The shoemaker knelt down and patiently tried on Babet’s boots, while she found fault first with one and then with the other. It was evident that she was in no very good humor. A different customer was this from mademoiselle, and Charlot’s thoughts were not set on pleasing her. His guest had left him to go to St. Cyr and had ostensibly become steward there; but the hunchback was not deceived. He had long suspected that the women of the château were of the new religion, and now he was secretly convinced of it, and in d’Aguesseau he saw a grave danger for them. Charlot was a sincere Romanist too, and his conscience was troubled, but his heart was full of sympathy for misery; he had himself been miserable all his life. In spite of Babet’s bickering, therefore, he found an opportunity to broach the subject nearest his heart.
“Does the new steward suit Madame de St. Cyr?” he asked, as he finally took off the offending boots and put back the old ones on Babet’s large feet.
“The new steward indeed!” said she, with a sniff; “a precious steward!—I have no use for fine gentlemen without money! What did you send him to us for?”
“I send him?” exclaimed the cobbler, in mild surprise. “Mademoiselle asked him to come to see her grandmother.”
Babet tossed her head. “’Twas all your fault,” she said emphatically. “I’ve nothing to say against M. d’Aguesseau himself, but what need have we for a steward? And what does he do at once, this fine gentleman?”
Charlot had seldom seen his friend so out of humor before, and he regarded her in amazement.
“What has he done?” he inquired.
“Fallen in love with Mademoiselle Rosaline,” retorted Babet, bluntly; “and what use is there in that? I tell you, Charlot, I am jealous for mademoiselle; I have no patience with these young fools—they all do it, from M. de Baudri down.”
The hunchback laid down the shoes, the pain in his patient eyes, and the lines deepening around his mouth.
“M. d’Aguesseau is a gentleman,” he said slowly. “I know who he is. Does—does mademoiselle—find him pleasing?”
This was too much for Babet; she drew a long breath and stared at the offender with eyes of scorn.
“Mademoiselle Rosaline!” she said; “Mademoiselle Rosaline pleased with him! Ciel! why, you fool, she must marry a duke or a prince. But what is the use of having a young gentleman hopelessly in love with her and willing to play at being steward to be near her?”
Charlot sighed; he was resting his chin on his hand and looking thoughtfully out into the court.
“I am sorry,” he said, “if it annoys mademoiselle.”
“Annoys her!” repeated the indignant woman. “If it did—but it doesn’t, bless her innocent heart; she does not even suspect it yet. But I see it plain enough. He’s a fine man too, and I might be sorry for him, but what business has he at St. Cyr?”

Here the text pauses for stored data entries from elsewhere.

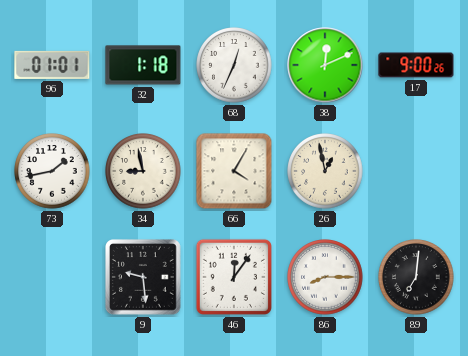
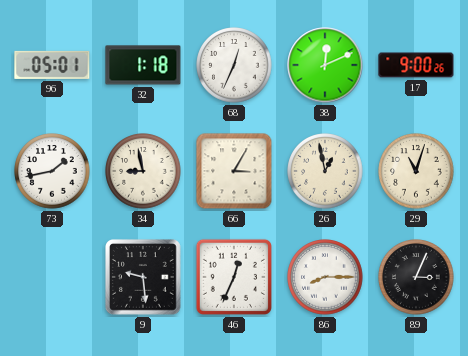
96: 01:01 -> 05:01
66: 4:05 -> 3:05
29: none -> 11:03
46: 12:06 -> 12:34
89: 7:01 -> 3:04
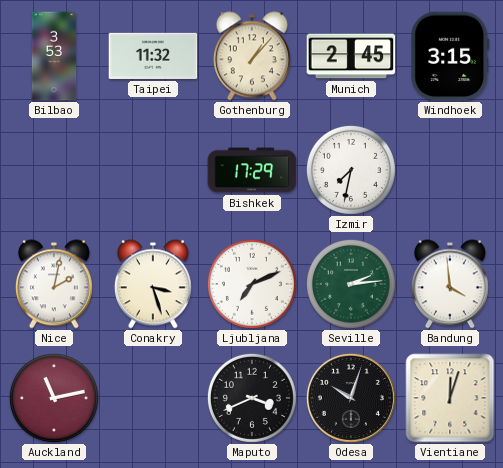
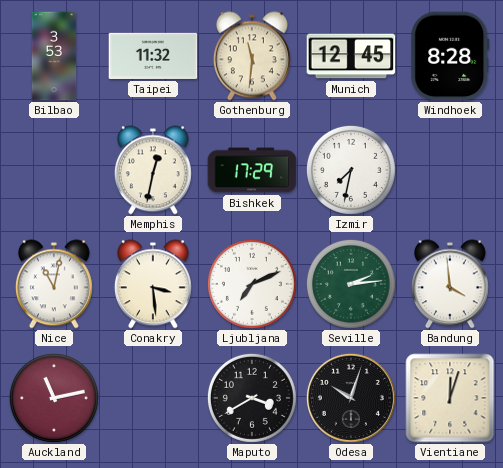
Gothenburg: 1:07 -> 11:31
Munich: 2:45 -> 12:45
Windhoek: 3:15 -> 8:28
Memphis: none -> 12:32
Nice: 2:02 -> 11:02
Conakry: 3:27 -> 3:29
Maputo: 3:41 -> 3:40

With this, Babet arose and adjusting her little white shawl on her broad shoulders, she smoothed the folds of her black petticoat, and giving Charlot some more arbitrary directions about her boots, stalked out. She crossed the court and trudged away toward the gate of Nîmes with a feeling of satisfaction. She had relieved her mind, and she believed that she had disarmed the hunchback’s suspicions. Babet knew that Charlot thought her a Huguenot, and she took many different ways of deceiving him. She thought now that she had given a reason for M. d’Aguesseau’s stay at St. Cyr. It was a truthful statement, but she had made it to excuse the presence there of a stranger. No one knew of her intentions; Babet always acted on her own impulses and she fancied herself a wise woman. Her jealousy for mademoiselle was so genuine that she did not have to feign her anger; no one was good enough for her darling.
She left the hunchback in a thoughtful mood. He did not immediately resume his work; he sat staring out at the door, but he saw nothing. A vision rose indeed before his mind of a tall, straight figure, a handsome, strong face, the voice and manners of a station far above his own in life. The little cobbler sighed painfully, his lips tightened, he felt as if some one had thrust a dagger in his heart.
He was still sitting there, staring into space, when a large figure darkened his doorway and a stout man wearing the habit of a priest entered his shop.